January 24, 2007
This article was contributed by Jake Edge.
A buzzword dense
press release
announcing a new open source project for 'identity management' is hardly
the kind of thing to set hearts to racing. The release did succeed
on one level, however, as it made us wonder what the
openLiberty project is and what it
can do for open source developers. Follow along as we try to shed
some light on the world of internet identities and the standards, protocols
and organizations involved.
An 'internet identity' means different things to different people; often
depending on how they want to use this identity information. A website
owner that allows comments has much less strict requirements for what an
identity is than a hospital or stock broker might have. Some identities
need to be tied to specific individuals, those used for e-commerce, for
instance, whereas others can have
pseudonymity.
Privacy concerns
also play a role in that a user does not necessarily always want to provide
the same information to all parties they want to establish an identity
with; LWN should not (and does not) require your government ID number
in order for one to post comments here, but a stock broker might very
well need it.
The sponsor of openLiberty is the
Liberty Alliance, which is a
consortium of vendors that seeks to provide standards for identity-based
web services. This organization was started by Sun Microsystems in 2001
as a competitor to Microsoft's Passport (aka
Windows Live ID)
single sign-on system. At the time, many were concerned that Microsoft
would become the gatekeeper of internet identity management and that would
likely guarantee that competitors were locked out. Sun put together around 30
vendors and some ideas they had been working on to form the alliance with
the plan to provide open, standards-based solutions for identity management.
Since that time, the alliance has come out with various specifications for
what is, by all accounts, a complex, centralized system for identity
management based around Security
Assertion Markup Language (SAML). SAML is an emerging OASIS standard
that describes the protocol for identity providers to communicate with
service providers to authenticate users. The alliance system is popular with
larger organizations that typically have tighter requirements for identity
management.

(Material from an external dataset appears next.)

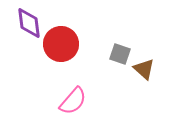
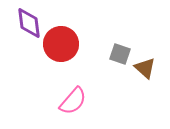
brown triangle: moved 1 px right, 1 px up
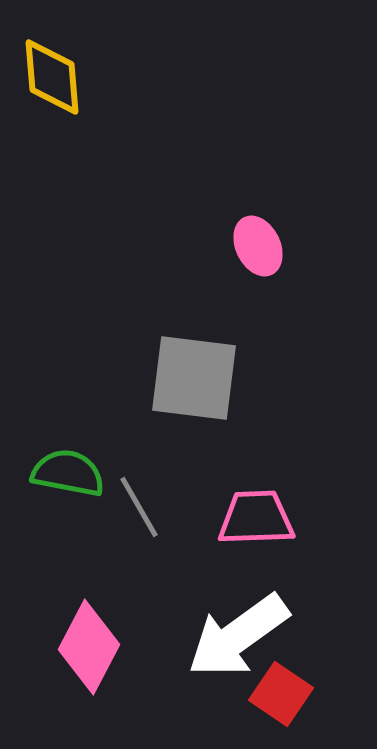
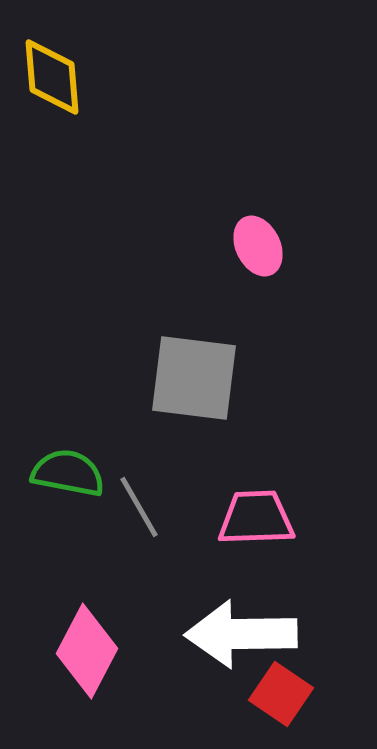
white arrow: moved 3 px right, 2 px up; rotated 35 degrees clockwise
pink diamond: moved 2 px left, 4 px down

Websites and services that have simpler needs have largely used
OpenID (LWN article
here) to facilitate single
sign-on.
The openLiberty project is an attempt to attract more interest, especially
from the open source community, in the Liberty system, presumably
to help drive more adoption. The website is a portal geared towards developing
open source libraries to implement various alliance specifications.

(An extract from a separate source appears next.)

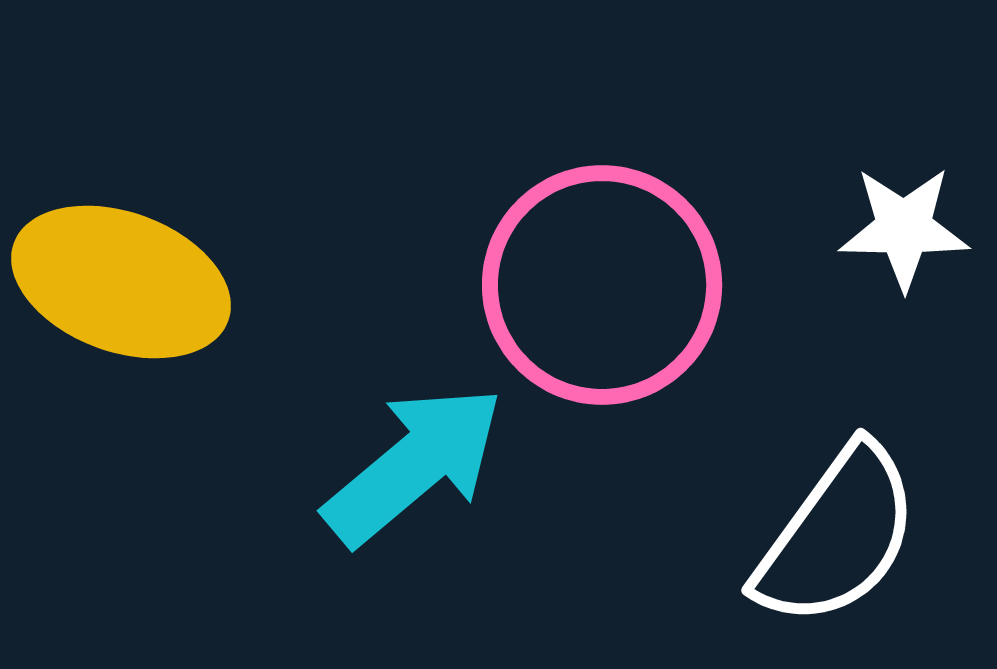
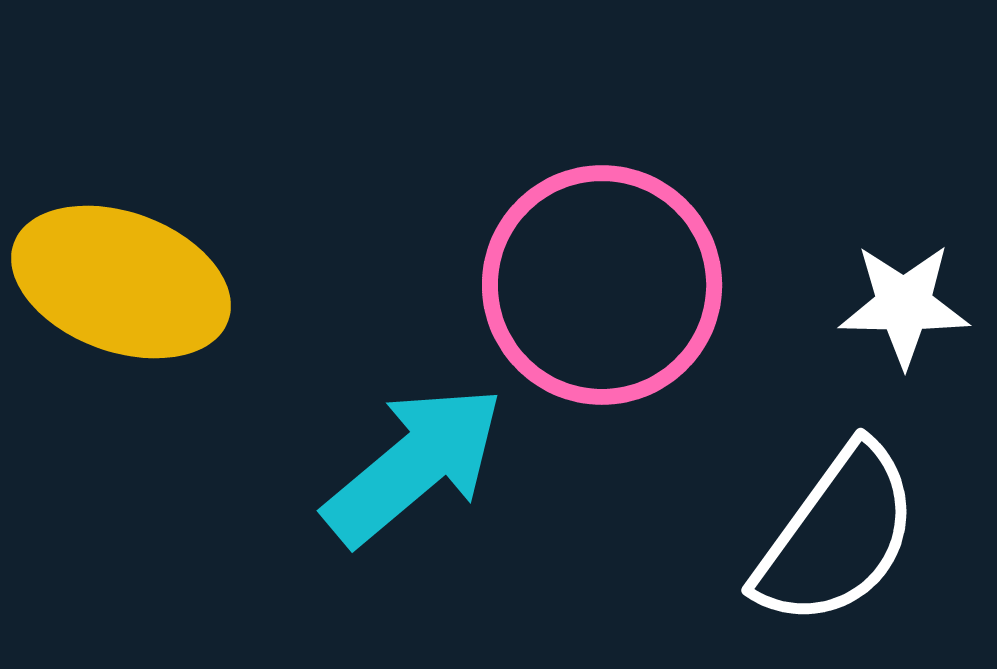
white star: moved 77 px down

The first project is a java client library implementing the
Identity
Web Services Framework (ID-WSF) to provide single sign-on and other
identity-enabled web services. The portal has all the expected features:
a blog, a wiki, a mailing list, a source code repository (hosted by
sourceforge), etc.
As might be expected of a project that has just been announced, there are
few messages in the mailing list archive and the participant list appears
to be largely made up of Liberty Alliance members. Based on the wealth
of information available on the website, the project has already done a lot
of the groundwork to establish the portal. It remains to be seen if it
attracts a significant number of non-allied developers. Choosing a java
client library to start would seem to eliminate some sizable portion of
interested parties; other languages are on the roadmap and that might be
enough to lure in non-java developers.
An interesting convergence of identity management solutions seems to be going
on in the background right now. Proponents of the different systems all
see the benefits
of interoperability and there appear to be some efforts underway to allow
OpenID and Liberty to work together. There is even talk that
Microsoft may join the party and make some kind of effort to interoperate
with Liberty.
There are clear benefits to users in having one system to manage their
internet identity (or identities) across the universe of web services
they might wish to use. Simplicity of implementation for web service
providers and differing levels of security for different classes of service
are also good features to have. One of the ways to get there is by having
competing systems that can interoperate relatively transparently and it
seems like we may be headed in that direction.